Q: What would be your logistic solution to the Jewish question, the Jewish problem? If one defines it as the unsatisfactoriness of a very small population exerting a lot of influence over the majority of the population–the disparity there. What would be your solution to that problem?
Johnson: Well, the solution ultimately is to expel them.
Q: To Israel?
Johnson: Yeah. To send them to their ethno-state.
Q: So that implies, essentially, you support the state of Israel for that purpose?
Johnson: Yeah, yeah. I believe in ethnic homelands for all peoples, and that includes Jews. And we have to stop letting them have it both ways and basically say, “You need to go to Israel,” or we’re going to freeze you out of our society.
(Jesse Singal, “Undercover with the Alt-Right,” The New York Times, Sept. 19, 2017).
(10) The Quiet Americans Visit Israel (added October 31, 2017)
I was flipping through Facebook, and happened on the photo album of a well-known academic couple who had recently been to Israel. They take a picture of the dome of Masjid al Aqsa and the photo caption reads: “The dome is the Church of the Holy Sepulchre.” They take a picture of the Dome of the Rock, and the caption reads: “The Dome of the Rock on Temple Mount, and the Western Wall.” They take a picture of a minaret in the Haram Sharif complex, and the caption reads: “Tower of David, Old City of Jerusalem.”
Right.

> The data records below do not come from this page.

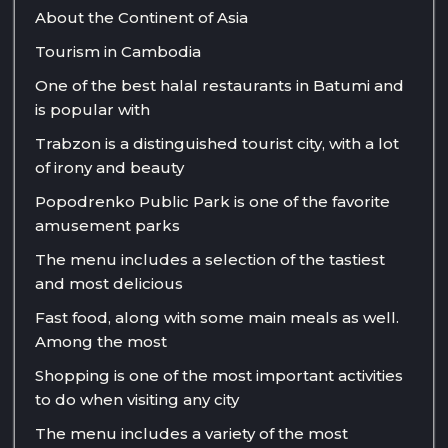
About the Continent of Asia
Tourism in Cambodia
One of the best halal restaurants in Batumi and
is popular with
Trabzon is a distinguished tourist city, with a lot
of irony and beauty
Popodrenko Public Park is one of the favorite
amusement parks
The menu includes a selection of the tastiest
and most delicious
Fast food, along with some main meals as well.
Among the most
Shopping is one of the most important activities
to do when visiting any city
The menu includes a variety of the most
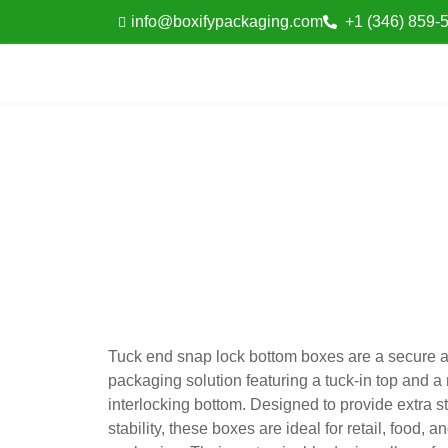
info@boxifypackaging.com
+1 (346) 859-
Tuck end snap lock bottom boxes are a secure 
packaging solution featuring a tuck-in top and a
interlocking bottom. Designed to provide extra s
stability, these boxes are ideal for retail, food,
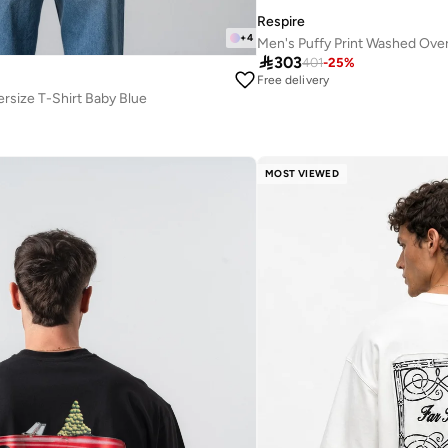
Respire
+
4
Men's Puffy Print Washed Over

303
401
-
25
%
Free delivery
ersize T-Shirt Baby Blue
MOST VIEWED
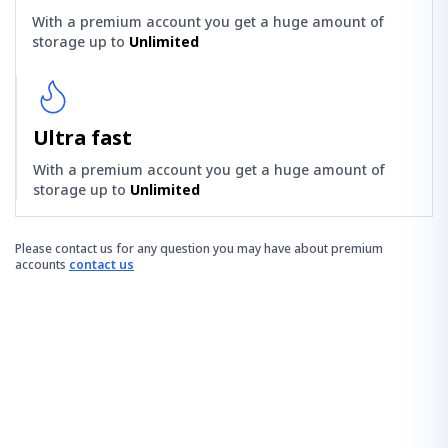
With a premium account you get a huge amount of
storage up to
Unlimited
Ultra fast
With a premium account you get a huge amount of
storage up to
Unlimited
Please contact us for any question you may have about premium
accounts
contact us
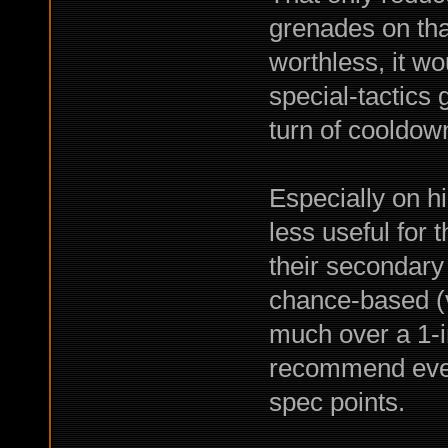
grenades on tha
worthless, it w
special-tactics 
turn of cooldown
Especially on hi
less useful for 
their secondary
chance-based (ve
much over a 1-in
recommend even 
spec points.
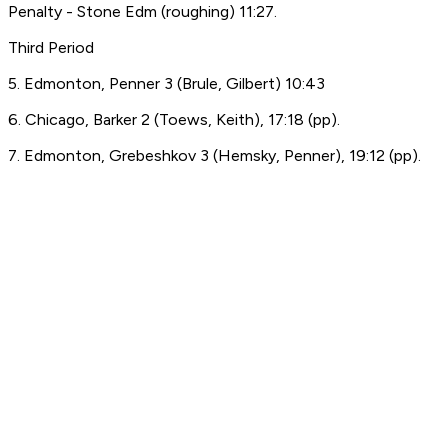
Penalty - Stone Edm (roughing) 11:27.
Third Period
5. Edmonton, Penner 3 (Brule, Gilbert) 10:43
6. Chicago, Barker 2 (Toews, Keith), 17:18 (pp).
7. Edmonton, Grebeshkov 3 (Hemsky, Penner), 19:12 (pp).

The Church of the Holy Sepulchre is nowhere near the mosque of Al Aqsa. The Dome of the Rock is neither itself a “temple” nor on one. And “the Tower of David” is not an Islamic minaret–nor is the minaret they photographed the Tower of David. (Absurdly, their photo album includes two pictures of the actual Tower of David, both of which they leave uncaptioned. An honest mistake, no doubt, but a hilariously symbolic one: they manage to transform a minaret into the Tower of David, but miss the real thing.)
I can’t think of anything that better epitomizes the spirit of the Balfour Declaration: a couple of foreigners fly to Jerusalem, tiptoe around the Palestinians and the occupation (but make sure to go to Masada), screen out any unavoidable traces of the Palestinians they happen to encounter in East Jerusalem, mischaracterizing what they see there so as to erase the Palestinian presence. Then they fly home, telling their friends all about their trip to “Israel,” and the painless entry and exit they had through security at Ben Gurion. Cue Louis Armstrong: What a wonderful world.
No pictures of The Wall, the checkpoints, the Border Police, the demolished homes of Silwan or Beit Hanina, the lockdown at Issawiya, or of a single square foot of the West Bank. Doesn’t fit the narrative. Isn’t quite “Israel.” Except when it has to be: when it’s time to rule it, or to take it.